6) Gogmagog (from Anglican/Celtic mythology) –
The other G in our entries, Gogmagog was a muscular human-esque giant from the island of Albion (the ancient name for Britain). Sometimes described as more than 14 ft tall, the monster’s kind was said to have descended from demons. The folklore maintains Gogmagog himself was hideously repulsive in nature, and even draped himself in various animal skins to keep up his unpleasant and intimidating appearance.
Unfortunately for the giant, despite having the strength of 20 men, he was not really known for his tactical abilities. And that proved to the death knell when he was unceremoniously pushed off a steep cliff by the warrior Coineus in a melee combat duel.

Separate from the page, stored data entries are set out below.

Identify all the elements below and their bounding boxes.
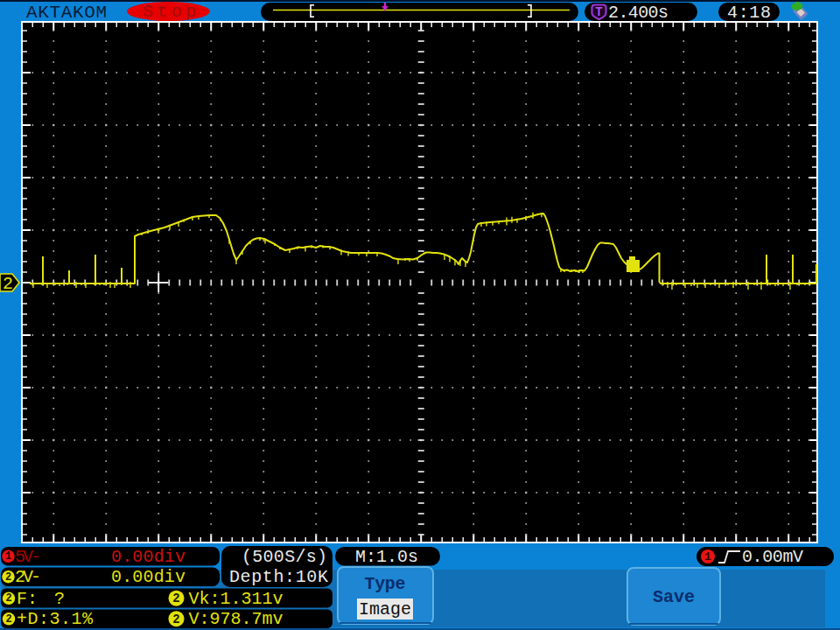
svg-text:2: 2 bbox=[5, 613, 11, 626]
svg-text:0.00div: 0.00div bbox=[111, 547, 186, 567]
svg-text:2.400s: 2.400s bbox=[608, 3, 668, 23]
svg-text:2V-: 2V- bbox=[15, 567, 41, 587]
svg-text:M:1.0s: M:1.0s bbox=[355, 547, 418, 567]
svg-text:2: 2 bbox=[3, 274, 13, 294]
svg-text:2: 2 bbox=[172, 612, 179, 626]
svg-text:Type: Type bbox=[365, 574, 406, 594]
svg-text:1: 1 bbox=[704, 550, 711, 564]
svg-text:2: 2 bbox=[172, 592, 179, 606]
svg-text:0.00div: 0.00div bbox=[111, 567, 186, 587]
svg-text:4:18: 4:18 bbox=[727, 3, 771, 23]
svg-text:Image: Image bbox=[359, 599, 411, 620]
svg-text:5V-: 5V- bbox=[15, 547, 41, 567]
svg-text:+D:3.1%: +D:3.1% bbox=[17, 609, 94, 629]
svg-text:?: ? bbox=[54, 589, 65, 609]
svg-text:Save: Save bbox=[653, 587, 695, 607]
svg-text:Depth:10K: Depth:10K bbox=[229, 567, 328, 587]
svg-text:AKTAKOM: AKTAKOM bbox=[26, 3, 107, 23]
svg-text:0.00mV: 0.00mV bbox=[742, 547, 803, 567]
svg-text:T: T bbox=[595, 5, 602, 19]
svg-text:2: 2 bbox=[5, 571, 11, 584]
svg-text:1: 1 bbox=[5, 550, 11, 563]
svg-text:(500S/s): (500S/s) bbox=[242, 547, 327, 567]
svg-text:Vk:1.311v: Vk:1.311v bbox=[189, 589, 284, 609]
svg-text:V:978.7mv: V:978.7mv bbox=[189, 609, 284, 629]
svg-text:F:: F: bbox=[17, 589, 38, 609]
svg-text:2: 2 bbox=[5, 592, 11, 605]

7) Hecatoncheires (from Greek mythology) –
The Hecatoncheires was the collective name given to three monsters (Briareus, Cottus and Gyges) who were the children of Gaia and Uranus. And, they were not only known for their frightful enormity, but also for their ghastly arrangement of hundred arms and fifty heads. Even Uranus was so taken back by their ugliness that he decided to push them back into their mother’s womb. On failing to do so, they were subsequently banished to the underworld of Tartarus.

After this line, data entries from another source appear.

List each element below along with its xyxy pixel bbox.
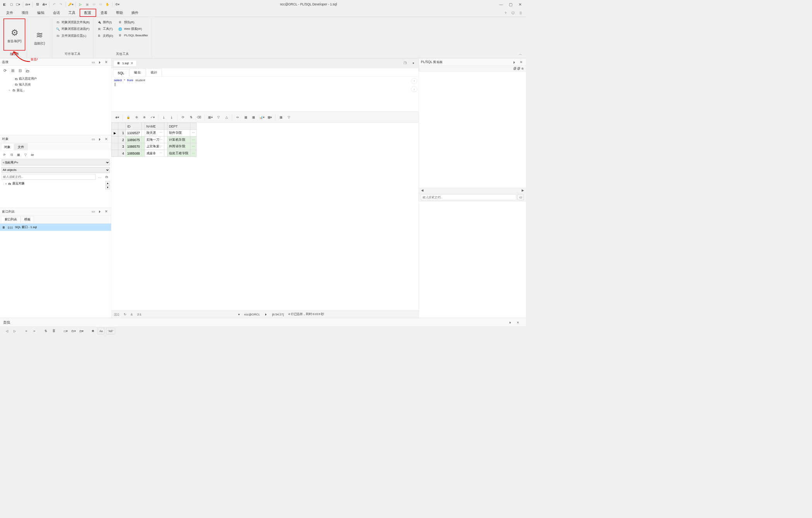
ob-filters-button[interactable]: 🔍对象浏览器过滤器(F) bbox=[54, 26, 92, 32]
sort-desc-icon[interactable]: △ bbox=[223, 114, 230, 120]
menu-configure[interactable]: 配置 bbox=[80, 9, 96, 17]
subtab-output[interactable]: 输出 bbox=[130, 68, 145, 76]
print-icon[interactable]: 🖶▾ bbox=[41, 2, 48, 8]
find-next-icon[interactable]: ▷ bbox=[12, 328, 18, 334]
whole-word-icon[interactable]: "AB" bbox=[106, 328, 115, 334]
preferences-button[interactable]: ⚙ 首选项(P) bbox=[3, 19, 25, 51]
scroll-down-icon[interactable]: ▼ bbox=[106, 185, 110, 189]
subtab-sql[interactable]: SQL bbox=[113, 69, 129, 77]
paste-icon[interactable]: 🗐 bbox=[517, 67, 520, 70]
single-record-icon[interactable]: ▦ bbox=[242, 114, 249, 120]
sql-editor[interactable]: select * from student | ↑ ↓ bbox=[111, 77, 419, 112]
tab-files[interactable]: 文件 bbox=[15, 143, 28, 150]
panel-close-icon[interactable]: ✕ bbox=[104, 59, 109, 65]
find-list-icon[interactable]: ≡ bbox=[23, 328, 30, 334]
menu-session[interactable]: 会话 bbox=[49, 9, 64, 17]
beautifier-button[interactable]: 🗎PL/SQL Beautifier bbox=[116, 32, 150, 38]
funnel-icon[interactable]: ▽ bbox=[286, 114, 292, 120]
document-tab[interactable]: 🗎 1.sql ✕ bbox=[113, 60, 136, 66]
db2-icon[interactable]: ⛁ bbox=[98, 2, 104, 8]
link-icon[interactable]: ⇔ bbox=[234, 114, 241, 120]
panel-close-icon[interactable]: ✕ bbox=[104, 209, 109, 214]
ribbon-collapse-icon[interactable]: ︿ bbox=[517, 51, 524, 57]
execute-icon[interactable]: ▷ bbox=[77, 2, 84, 8]
user-dropdown[interactable]: <当前用户> bbox=[2, 160, 110, 166]
tab-window-list[interactable]: 窗口列表 bbox=[1, 216, 21, 223]
report-button[interactable]: 🗎报告(R) bbox=[116, 19, 150, 25]
info-icon[interactable]: ⓘ bbox=[510, 10, 517, 16]
new-dropdown-icon[interactable]: ▢▾ bbox=[15, 2, 21, 8]
check-icon[interactable]: ✓▾ bbox=[149, 114, 156, 120]
question-icon[interactable]: ⍰ bbox=[517, 10, 524, 16]
collapse-icon[interactable]: ⊟ bbox=[9, 152, 15, 157]
scroll-up-icon[interactable]: ▲ bbox=[106, 181, 110, 185]
table-row[interactable]: 21089075归海一刀⋯计算机学院⋯ bbox=[112, 136, 196, 143]
connections-button[interactable]: ≋ 连接(C) bbox=[29, 19, 50, 55]
menu-plugin[interactable]: 插件 bbox=[127, 9, 143, 17]
refresh-icon[interactable]: ⟳ bbox=[2, 152, 8, 157]
target-icon[interactable]: ◈▾ bbox=[114, 114, 121, 120]
help-icon[interactable]: ? bbox=[502, 10, 509, 16]
folder-icon[interactable]: 🗁 bbox=[24, 67, 31, 74]
new-icon[interactable]: ▢ bbox=[8, 2, 14, 8]
menu-view[interactable]: 查看 bbox=[96, 9, 112, 17]
funnel-icon[interactable]: ▽ bbox=[22, 152, 29, 157]
ampersand-icon[interactable]: & bbox=[131, 313, 133, 316]
db-icon[interactable]: ⛁ bbox=[91, 2, 97, 8]
plus-icon[interactable]: ⊕ bbox=[133, 114, 140, 120]
copy-icon[interactable]: 🗐 bbox=[513, 67, 517, 70]
table-row[interactable]: 31086570上官海棠⋯外国语学院⋯ bbox=[112, 143, 196, 150]
docs-button[interactable]: 🗎文档(D) bbox=[95, 32, 115, 39]
file-locations-button[interactable]: 🗀文件浏览器位置(L) bbox=[54, 32, 92, 39]
sort-icon[interactable]: ⇅ bbox=[43, 328, 49, 334]
tree-input-history[interactable]: 🗀输入历史 bbox=[2, 82, 109, 87]
tab-close-icon[interactable]: ✕ bbox=[131, 61, 133, 65]
fetch-next-icon[interactable]: ⭳ bbox=[160, 114, 167, 120]
down-arrow-icon[interactable]: ↓ bbox=[411, 86, 417, 92]
tab-objects[interactable]: 对象 bbox=[1, 143, 14, 150]
copy-icon[interactable]: ▦▾ bbox=[207, 114, 214, 120]
open-icon[interactable]: 🗁▾ bbox=[25, 2, 31, 8]
tree-recent[interactable]: ›🗀最近... bbox=[2, 87, 109, 93]
menu-project[interactable]: 项目 bbox=[17, 9, 33, 17]
panel-pin-icon[interactable]: ⏵ bbox=[507, 319, 513, 325]
ellipsis-icon[interactable]: … bbox=[97, 174, 103, 180]
obj-recent-objects[interactable]: ›🗀最近对象 bbox=[1, 181, 105, 187]
filter-dropdown[interactable]: All objects bbox=[2, 167, 110, 173]
chart-icon[interactable]: 📊▾ bbox=[258, 114, 265, 120]
folder-icon[interactable]: 🗀▾ bbox=[70, 328, 77, 334]
clipboard-search-button[interactable]: ▭ bbox=[517, 194, 524, 200]
table-row[interactable]: 41085088成是非⋯信息工程学院⋯ bbox=[112, 150, 196, 157]
plugin-button[interactable]: 🔌插件(I) bbox=[95, 19, 115, 25]
export-icon[interactable]: ▦ bbox=[278, 114, 284, 120]
tools-button[interactable]: 🛠工具(T) bbox=[95, 26, 115, 32]
close-button[interactable]: ✕ bbox=[516, 2, 524, 8]
eraser-icon[interactable]: ⌫ bbox=[196, 114, 202, 120]
find-prev-icon[interactable]: ◁ bbox=[3, 328, 10, 334]
panel-pin-icon[interactable]: ⏵ bbox=[97, 59, 102, 65]
panel-close-icon[interactable]: ✕ bbox=[104, 136, 109, 141]
cancel-icon[interactable]: ⊗ bbox=[141, 114, 148, 120]
fetch-all-icon[interactable]: ⭳ bbox=[169, 114, 175, 120]
panel-window-icon[interactable]: ▭ bbox=[90, 59, 96, 65]
windows-icon[interactable]: ❐ bbox=[402, 60, 409, 67]
folder2-icon[interactable]: 🗀▾ bbox=[78, 328, 85, 334]
redo-icon[interactable]: ↷ bbox=[58, 2, 64, 8]
web-search-button[interactable]: 🌐Web 搜索(W) bbox=[116, 26, 150, 32]
refresh-icon[interactable]: ↻ bbox=[124, 313, 126, 316]
grid-icon[interactable]: ▦ bbox=[15, 152, 22, 157]
minimize-button[interactable]: — bbox=[497, 2, 505, 8]
layout-icon[interactable]: ▦▾ bbox=[266, 114, 273, 120]
recent-icon[interactable]: 🗀 bbox=[104, 174, 110, 180]
refresh-icon[interactable]: ⟳ bbox=[180, 114, 186, 120]
lock-icon[interactable]: 🔒 bbox=[125, 114, 132, 120]
tab-templates[interactable]: 模板 bbox=[20, 216, 34, 223]
clear-icon[interactable]: ⊗ bbox=[521, 67, 524, 70]
results-grid[interactable]: ID NAME DEPT ▶11109527段天涯⋯软件学院⋯21089075归… bbox=[111, 123, 419, 310]
marker-icon[interactable]: ▭▾ bbox=[62, 328, 69, 334]
objects-search-input[interactable] bbox=[2, 174, 96, 180]
undo-icon[interactable]: ↶ bbox=[51, 2, 57, 8]
star-icon[interactable]: ✱ bbox=[90, 328, 96, 334]
case-icon[interactable]: ≣ bbox=[51, 328, 57, 334]
tree-fixed-users[interactable]: 🗀载入固定用户 bbox=[2, 76, 109, 82]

However, the Hecatoncheires more than made up for their revolting appearance when they helped the Greek gods in their fight against the Titans, who were also the offspring of Gaia and Uranus. As legend has it, the multi-limbed monsters had the better of their siblings partly aided by their capacity to launch a multitude of rocks at their opponents.
8) Kludde (from Belgian folklore) –
A malicious spirit from the desolated parts of the Flemish countryside, the Kludde is described to generally take the form of a winged black dog with a blue flame flickering around its macabre visage. Its wolfish nature had led many myth enthusiasts to define the Kludde as a werewolf or even a manifestation of the Devil himself.
Interestingly, the original spirit has been slated to be amorphous in nature, and hence the Kludde can take a myriad of forms – including that of a cat, a snake, a frog, a horse and even as a tree or a shrub. And, as every respectable monster, the supernatural being also has the power of speech and speed – both of which helps in ‘catching up’ with its victims.
9) Ogopogo (from Native American mythology) –
Finally we have a marine-based monster in the form of the Ogopogo, a water serpent with seemingly affable flippers along its flanks and ominous horns along its head. An exceptional part of the folkloric traditions around the Okanagan Lake (presently in British Columbia, Canada), the native tribes even offered dead fishes and live cattle as sacrificial ‘presents’ to the cavernous behemoth.
Did we say cavernous? Well, the serpent supposedly resides inside the dark caverns underneath the deep lake, while the bones of its victims is said to be scattered around the shores of the ‘Monster Island’ on the lake. Some baleful descriptions had even frightened the usually adventurous ferry commuters from the early part of the 20th century – so much so that they armed themselves in a daily fashion, to defend against the monster during every crossing.
10) Sleipnir (from Norse mythology) –
Sleipnir is possibly the fastest monster in the world, courtesy of its eight-legs that carried the enchanted gigantic horse across land, sea and even air. Of course, all of that speed was not just for bragging. Sleipnir is described as Odin’s personal mount, and so it helped the ‘Allfather‘ to travel in a super-fast mode between Asgard and Earth.
Quite oddly, all of the super-exhilarating strength and elan are touted to come from Sleipnir’s magical marking on its teeth. And in an interesting note, archaeologists have found numerous depictions of an eight-legged horse from a few 8th century figure stones etched in the island of Gotland, Sweden.